As for eligible offset projects, I believe we can learn
from one of the mistakes of the Kyoto Protocol. The Kyoto
Protocol currently prohibits using the preservation of tropical
rain forest as a carbon offset. This is a mistake.
Deforestation accounts for 1.5 billion tons of carbon dioxide
equivalent annually, and makes up approximately 20 percent of
annual greenhouse gas emissions. In fact, deforestation is the
largest source of emissions in the developing world.
Allowing tropical forest preservation to count as an offset
would expand the supply for carbon reductions significantly,
act to contain compliance costs, and provide a huge bonus in
preserving biodiversity. Congress should give serious
consideration to the depth and breadth of how offsets can be
used in any cap and trade system.
Let me digress for a moment. There has been recently some
controversy over whether a small proportion of offset projects
actually achieve the emission reductions for which the offsets
were granted credit. Some of the controversy is well founded.
Like any new and fast moving market, standards can take some
time to develop.
JP Morgan is at the forefront of industry efforts to
harmonize meaningful industry standards to ensure that actual
reductions do take place, to eliminate double counting, and to
require effective monitoring. We have recognized the legitimate
challenges and are rising to them.
In addition to offsets, a greenhouse gas cap and trade
program can be designed to minimize costs using a variety of
approaches, including the banking of allowances and offsets,
where banking means saving of offsets for future use; the
borrowing of allowances, where borrowing means using future
allowances today in return for over-achieving them in the
future; linkage with other trading systems, a subject to which
I will return; staggering of compliance deadlines; extending of
compliance deadlines; and other complementary policies that
drive energy efficiency and technological innovation.
This is a long list, but cost containment essentially boils
down to three things.
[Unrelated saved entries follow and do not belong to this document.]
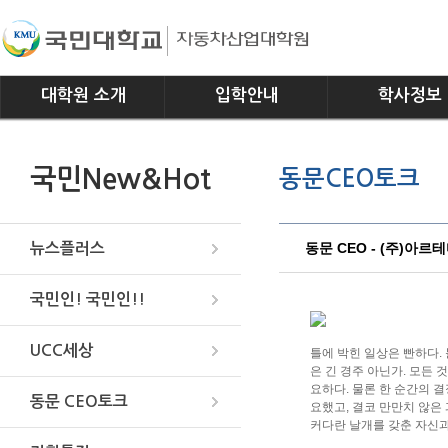
대학원 소개
입학안내
학사정보
인사말
모집요강
전공소개
국민New&Hot
동문CEO토크
연혁
교과과정
조직
학사일정
위치안내
학사규정
동문 CEO - (주)아
뉴스플러스
국민인! 국민인!!
UCC세상
틀에 박힌 일상은 빤하다.
은 긴 경주 아닌가. 모든 
요하다. 물론 한 순간의 결
동문 CEO토크
요했고, 결코 만만치 않은 
커다란 날개를 갖춘 자신과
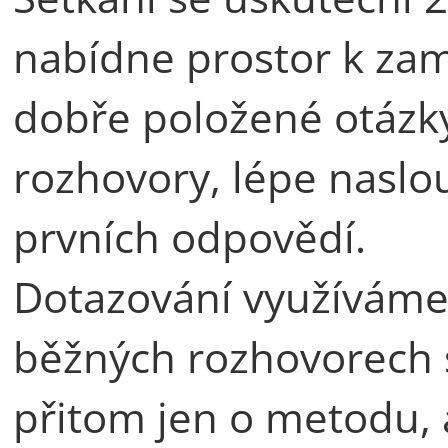
nabídne prostor k zam
dobře položené otázky
rozhovory, lépe naslo
prvních odpovědí.
Dotazování využíváme v
běžných rozhovorech s
přitom jen o metodu, 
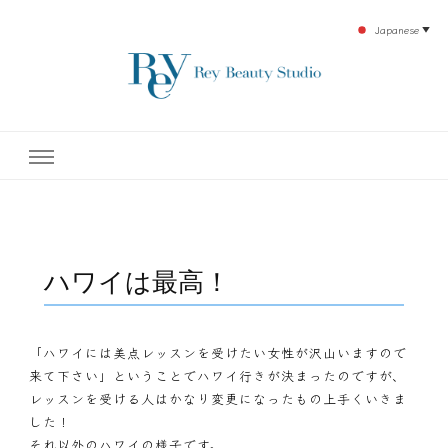
Japanese
▼
下北沢エステ、駅近く徒歩30秒人気エステサロン。レイ・ビューティースタジオ。小
レイ・ビューティースタジオ
顔美点マッサージや腸美点マッサージで雑誌やテレビでも有名な田中玲子主宰のエス
テティックサロン！デトックスエキスは芸能人やモデルも愛用者がおり大人気！エス
テ開設45年の実績を誇る本格エステだからこそ、お客様が必ず満足してもらえるこ
| ReyBeautyStudio | 下北沢
とをモットーに田中玲子が直接お客様の施術を担当いたします。
エステ
ハワイは最高！
「ハワイには美点レッスンを受けたい女性が沢山いますので
来て下さい」ということでハワイ行きが決まったのですが、
レッスンを受ける人はかなり変更になったもの上手くいきま
した！
それ以外のハワイの様子です。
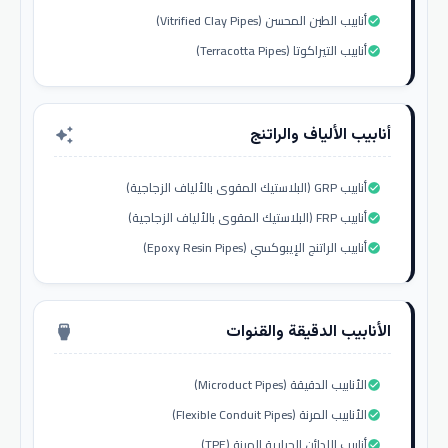
أنابيب الطين المحسن (Vitrified Clay Pipes)
check_circle
أنابيب التيراكوتا (Terracotta Pipes)
check_circle
أنابيب الألياف والراتنج
auto_awesome
أنابيب GRP (البلاستيك المقوى بالألياف الزجاجية)
check_circle
أنابيب FRP (البلاستيك المقوى بالألياف الزجاجية)
check_circle
أنابيب الراتنج الإيبوكسي (Epoxy Resin Pipes)
check_circle
الأنابيب الدقيقة والقنوات
settings_input_hdmi
الأنابيب الدقيقة (Microduct Pipes)
check_circle
الأنابيب المرنة (Flexible Conduit Pipes)
check_circle
أنابيب اللدائن الحرارية المرنة (TPE)
check_circle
The cap and trade program must be
flexible. It must be broad. And it must be long term.
Perhaps the most discussed approach is that of the so-
called safety valve. Under a safety valve provision,
exemplified by the recommendation of the National Commission on
Energy Policy, covered entities would be allowed to pay the
implementing agency a specified amount per ton of greenhouse
gas, instead of submitting emissions allowances, thus capping
the cost per ton at the specified safety valve level.
From the perspective of greenhouse gas emitters, a safety
valve provides certainty of the upper limit of the cost of
compliance. However one characterizes this approach, in
economic terms it is a price control. It has been argued that a
price control on emissions credits may be justified in the
initial phases of a cap and trade program given the relatively
higher degree of uncertainty over compliance costs. However, in
both the near and the long term, the case for such price
controls is not compelling.
Commodity markets exist to buy and sell commodities. High
prices tend to incent an increase in supply in that commodity
and/or to reduce demand. Carbon markets are no different.
Obviously, carbon markets do not exist to incent an increase in
the supply of carbon, but rather to increase the supply of
capital allocated to expanding low carbon technology. By
controlling the maximum price an emitter must pay for
emissions, Congress would quite directly be decreasing the
available capital to invest in new and innovative low carbon
technology.
The effect of such price controls on investors and emitters
should not be underestimated. For example, a frequently
proposed price cap for carbon is $10/ton of carbon dioxide
equivalent. At the same time, the International Energy Agency
estimates that the cost of carbon capture and storage, known as
CCS, technology at between $30 and $90 per ton of carbon
dioxide equivalent.
With that differential, it is hard to see the economic
logic of investing in CCS. And given that over 50 percent of
U.S. electricity generation comes from coal, that demand is
still increasing, and that over 150 coal-fired plants are in
the pipeline, a price cap that retarded the commercialization
of a technology that would allow the U.S. and the rest of the
world to safely use its most abundant fossil fuel would seem
inappropriate.
It is not too dissimilar to wonder how much exploration and
production activity would be occurring in the global oil
markets if the price of crude was capped at $30 per barrel. It
is safe to say that the oil majors would be returning most of
their exploration budgets to their shareholders and that
recoverable reserves would, at best, slowly continue to
decline. No new supply would be coming to the market.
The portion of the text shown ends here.